Rather than locking users out of their computers as in the WannaCry attack, however, the malware stayed underneath the radar. Victims’ computers appeared to function more or less normally. What they didn’t know was that their computer had become a part of a botnet, a distributed network of computers working together. The mining malware coordinated the botnet to pool CPU resources in order to mine cryptocurrencies.

One type of mining malware (there are perhaps a dozen different packages advertised on the Dark Web) was called “Adylkuzz.” While it might slow down the host computer, it also sometimes shut itself down if the processor was being used for other computationally-challenging tasks, such as playing games. It was likely designed to do this in order to escape detection by the user.

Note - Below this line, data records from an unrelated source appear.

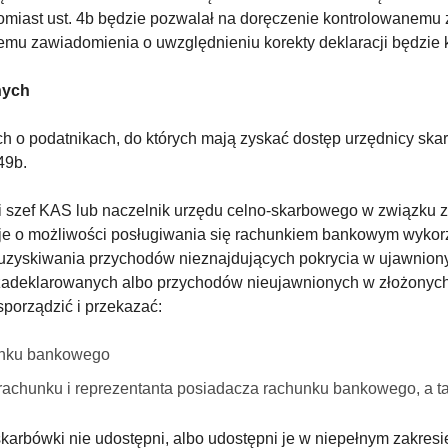
tomiast ust. 4b będzie pozwalał na doręczenie kontrolowanemu
emu zawiadomienia o uwzględnieniu korekty deklaracji będzie 
nych
h o podatnikach, do których mają zyskać dostęp urzędnicy skar
49b.
li szef KAS lub naczelnik urzędu celno-skarbowego w związku 
je o możliwości posługiwania się rachunkiem bankowym wyko
 uzyskiwania przychodów nieznajdujących pokrycia w ujawnion
adeklarowanych albo przychodów nieujawnionych w złożonych d
porządzić i przekazać:
hunku bankowego
rachunku i reprezentanta posiadacza rachunku bankowego, a ta
karbówki nie udostępni, albo udostępni je w niepełnym zakresie 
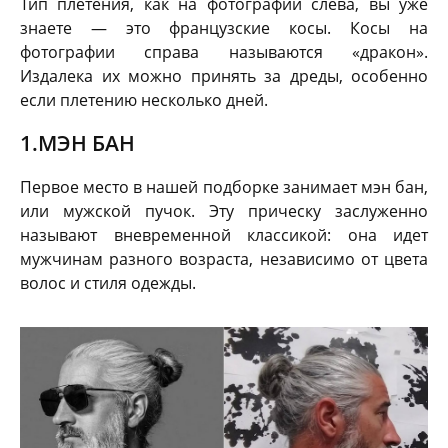
Тип плетения, как на фотографии слева, вы уже
знаете — это французские косы. Косы на
фотографии справа называются «дракон».
Издалека их можно принять за дреды, особенно
если плетению несколько дней.
1.МЭН БАН
Первое место в нашей подборке занимает мэн бан,
или мужской пучок. Эту прическу заслуженно
называют вневременной классикой: она идет
мужчинам разного возраста, независимо от цвета
волос и стиля одежды.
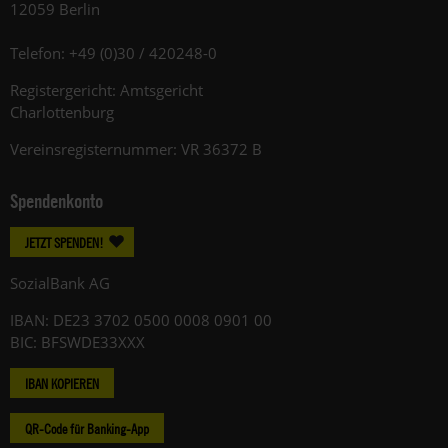
12059 Berlin
Telefon: +49 (0)30 / 420248-0
Registergericht: Amtsgericht
Charlottenburg
Vereinsregisternummer: VR 36372 B
Spendenkonto
JETZT SPENDEN!
SozialBank AG
IBAN: DE23 3702 0500 0008 0901 00
BIC: BFSWDE33XXX
IBAN KOPIEREN
QR-Code für Banking-App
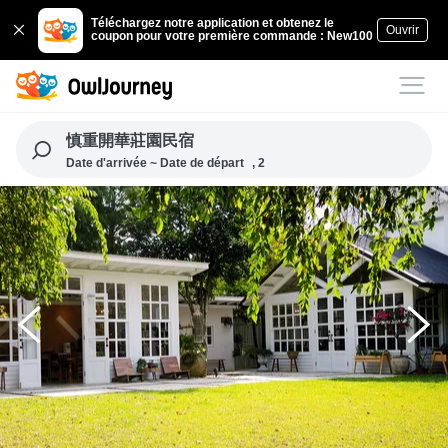
Téléchargez notre application et obtenez le
Ouvrir
coupon pour votre première commande : New100
慎重開華莊園民宿
Date d'arrivée ~ Date de départ
, 2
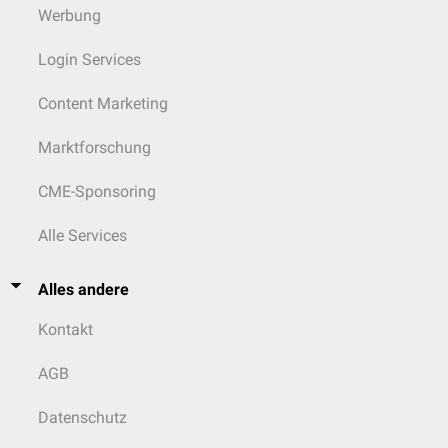
Werbung
Login Services
Content Marketing
Marktforschung
CME-Sponsoring
Alle Services
Alles andere
Kontakt
AGB
Datenschutz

Working together, 100 or even 1,000 machines could mine any of a variety of cryptocurrencies at scale. Because bitcoin requires a great deal of processor power (miners typically use purpose-built machines to do the math), Adylkuzz and similar trojans have been mining other cryptocurrencies, such as Monero and Zcash. Monero in particular is highly regarded among privacy enthusiasts (and criminals) and is less taxing on processor resources. And Adylkuzz is much more prolific than WannaCry.

Recorded Future stopped short of definitively attributing the botnet cryptocurrency mining operations to North Korea (certainly there are other bad actors doing it as well). But it also noted, in essence, that Pyongyang has the means, motive, and opportunity to use the technique for illicitly obtaining cryptocurrencies.

And the circumstantial evidence linking North Korea to the botnet mining is certainly thought-provoking. It used the same attack vector (EternalBlue) and began around the same time as WannaCry. And while the dollar price of Monero had been fairly flat, hovering around $30, following the release of Adylkuzz in late April, its price has skyrocketed recently, to over $350 as of 19 December (Zcash, the other reported cryptocurrency of choice, has gone up ten times over the same period).

As sanctions pressure mounts on Pyongyang, it’s clear that the regime is seeking alternative ways to finance itself, and has proved to be “creative” in finding new approaches, both legal and illicit. The recent cryptocurrency gold rush may be just the break Kim Jong-un needed.